WARTA, DEPOK — Pemerintah Provinsi (Pemprov) Kalimantan Utara (Kaltara) menerima Apresiasi Penghargaan dari Badan Siber dan Sandi Negara (BSSN) atas keberhasilannya membentuk dan meregistrasi Tim Tanggap Insiden Siber (TTIS) di seluruh kabupaten dan kota se-Kaltara.

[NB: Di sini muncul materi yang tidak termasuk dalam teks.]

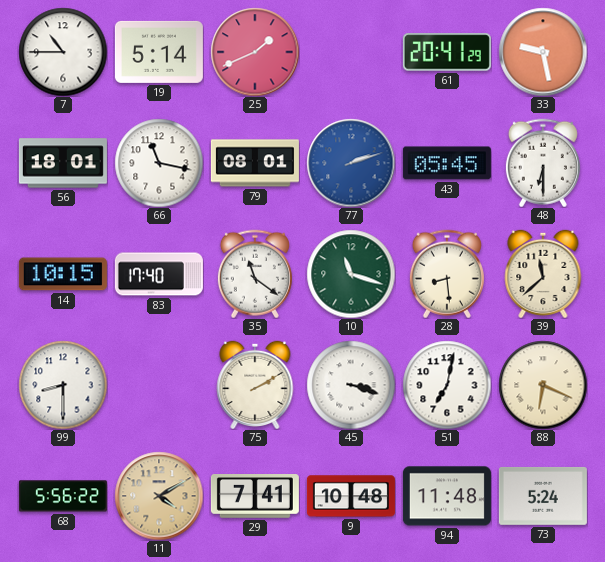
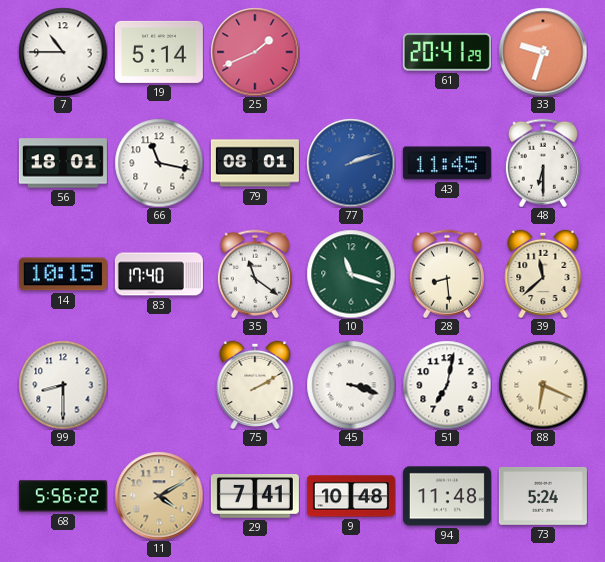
33: 9:28 -> 9:33
43: 05:45 -> 11:45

Penghargaan tersebut diserahkan langsung oleh Wakil Kepala BSSN RI, Komjen Pol. A. Rachmad Wibowo, S.I.K., kepada Gubernur Kaltara, Dr. H. Zainal A. Paliwang, S.H., M.Hum, yang diwakili oleh Kepala Dinas Komunikasi, Informatika, Statistik, dan Persandian (KISP), Dr. H. Iskandar, S.IP., M.Si, di Auditorium dr. Roebiono Kertopati, Kantor BSSN Depok, Jawa Barat, Senin (27/10/2025).
Kaltara tercatat sebagai provinsi ke-10 di Indonesia yang berhasil membentuk TTIS di seluruh wilayah kabupaten/kota. Penganugerahan ini juga dirangkaikan dengan Pengukuhan Bersama TTIS Sektor Administrasi Pemerintahan dan Pembangunan Manusia Tahap II Tahun 2025.

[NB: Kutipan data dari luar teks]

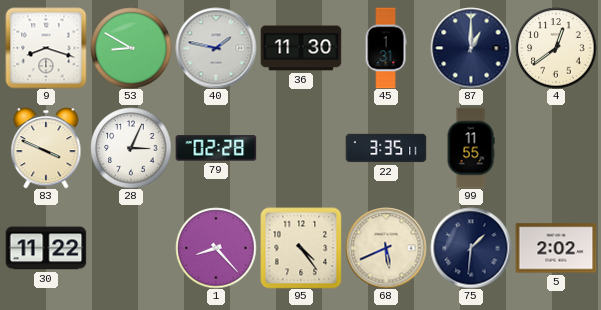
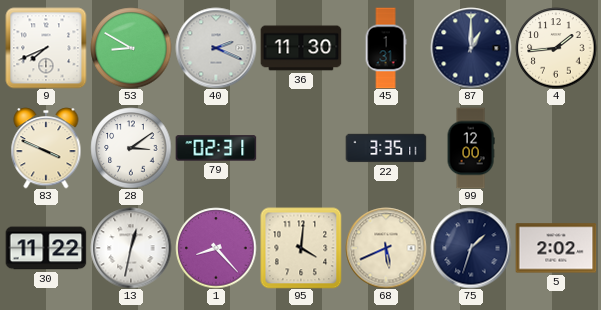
9: 8:18 -> 7:41
40: 1:47 -> 2:19
4: 12:39 -> 1:44
28: 3:04 -> 3:09
79: 02:28 -> 02:31
99: 11:55 -> 12:00
13: none -> 12:32
95: 4:24 -> 4:01
75: 1:31 -> 1:33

Dalam sambutannya, Kepala BSSN RI, Letjen TNI (Purn) Drs. Nugroho Sulistyo Budi, M.M., M.Han., S.I.K., menyampaikan apresiasi kepada Pemprov Kaltara atas komitmennya mendukung keamanan siber nasional.
“Transformasi digital tidak akan kokoh tanpa keamanan siber yang kuat. Melalui TTIS, kita membangun lini pertahanan pertama dalam menjaga data, infrastruktur digital, dan layanan publik,” ujarnya.
Ia juga mengungkapkan, hingga Oktober 2025, BSSN mencatat lebih dari 4,6 miliar anomali siber, yang menunjukkan pentingnya kesiapsiagaan dan kolaborasi lintas sektor dalam menjaga keamanan ruang digital nasional.
“Mari kita jaga siber Indonesia agar tetap bersih, sehat, dan produktif. Kita nyaman karena aman,” tambahnya.
Sebagai informasi, TTIS (Tim Tanggap Insiden Siber) merupakan unit penting dalam pengelolaan dan penanganan insiden siber, bertugas memastikan deteksi, respons, dan pemulihan cepat terhadap serangan siber yang berpotensi mengganggu sistem pemerintahan.
Hingga 27 Oktober 2025, telah terdaftar 452 TTIS sektor pemerintahan dan pembangunan manusia di Indonesia, terdiri dari 5 TTIS sektoral, 111 TTIS sektor pemerintah pusat, 34 TTIS sektor provinsi, 256 TTIS sektor kabupaten/kota, dan 46 TTIS sektor pembangunan manusia.